I fall in love way too easily. It can happen within seconds. I may not know you, but I love you nonetheless. Triggered by someone’s passion, curiosity, or genuine personality. I fall in love with the light in a person’s eyes, the tone of their voice, the slight smirk that creeps upon their lips. Everyone is beautiful to me. I fall in love with the world, but I reserve my real feelings for only those who truly deserve it. Those who prove that they will not bruise my fragile sense of self.
Herein lies the problem. I fall in love so easily, but I don’t allow myself to be loved. I reject any reciprocation of my unconditional affection. There are times when I feel as though love and care are reserved for others, the chosen ones. I am not the chosen. I am a product produced only to face recall. Broken from childhood I did not learn how to be loved.
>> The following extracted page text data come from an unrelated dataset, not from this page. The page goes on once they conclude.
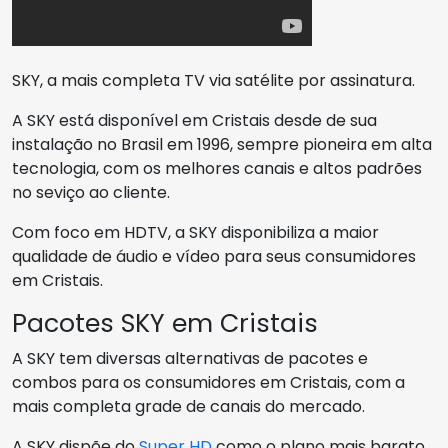
SKY, a mais completa TV via satélite por assinatura.
A SKY está disponível em Cristais desde de sua
instalação no Brasil em 1996, sempre pioneira em alta
tecnologia, com os melhores canais e altos padrões
no seviço ao cliente.
Com foco em HDTV, a SKY disponibiliza a maior
qualidade de áudio e vídeo para seus consumidores
em Cristais.
Pacotes SKY em Cristais
A SKY tem diversas alternativas de pacotes e
combos para os consumidores em Cristais, com a
mais completa grade de canais do mercado.
A SKY dispõe do
Super HD
como o plano mais barato,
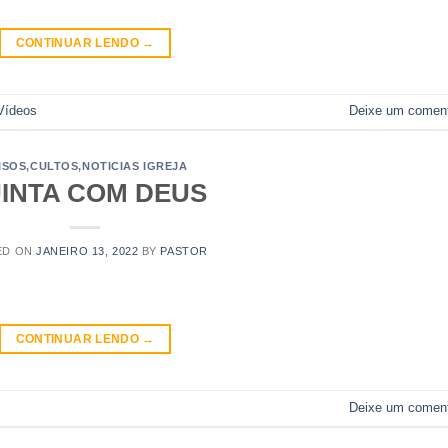
CONTINUAR LENDO
→
Vídeos
Deixe um coment
ISOS
,
CULTOS
,
NOTICIAS IGREJA
INTA COM DEUS
ED ON
JANEIRO 13, 2022
BY
PASTOR
CONTINUAR LENDO
→
Deixe um coment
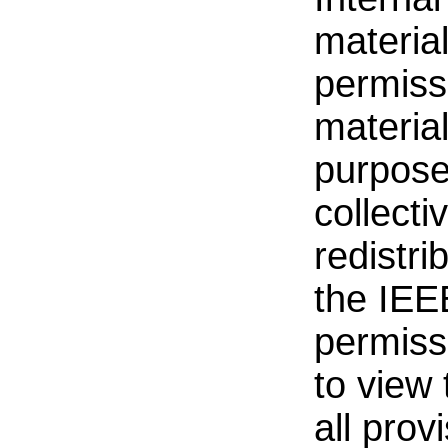
materia
permissi
material
purpose
collecti
redistr
the IEE
permiss
to view
all prov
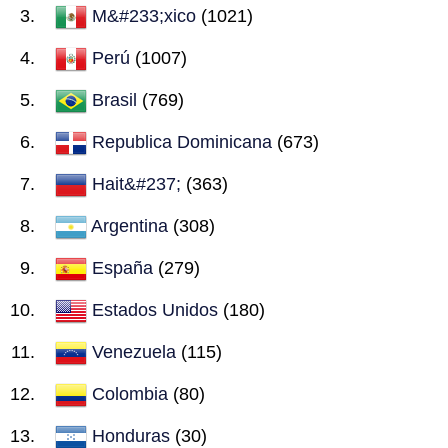
M&#233;xico
(1021)
Perú
(1007)
Brasil
(769)
Republica Dominicana
(673)
Hait&#237;
(363)
Argentina
(308)
España
(279)
Estados Unidos
(180)
Venezuela
(115)
Colombia
(80)
Honduras
(30)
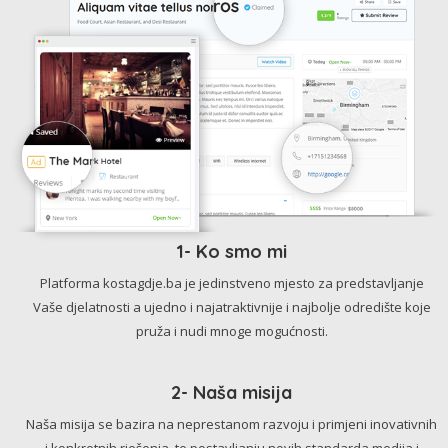
1- Ko smo mi
Platforma kostagdje.ba je jedinstveno mjesto za predstavljanje
Vaše djelatnosti a ujedno i najatraktivnije i najbolje odredište koje
pruža i nudi mnoge mogućnosti.
2- Naša misija
Naša misija se bazira na neprestanom razvoju i primjeni inovativnih
i konkretnih rješenja, te postavljanju novih standarda medija i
I did not master the lessons in accepting compliments, being liked by another, or being admired for who I am. I cannot accept that anyone could really care about me in the unfettered, pure, and ethereal way that I love others.
I’ve been hurt too many times. Fool me once, shame on you. Fool me twice, shame on me. I won’t be tricked again. I won’t believe that when you ask me questions you really value my answer. You’ll never look at me in the way for which I so endlessly strive. I can’t bring myself to believe that you think about me as much as I think about you. The truth I keep hidden would disappoint you. I’m flawed. Deeply tarnished from years of self-hatred. A decade of societal loathing.
My eyes are a salty reservoir, filling to the brim and continuously teeming. But, this flood is not on your radar. It will dry in time. Ignore the shambles. Look past the tainted soil. Step over the debris, never dare to clean it up. Just find a prettier, perfect place to build your home.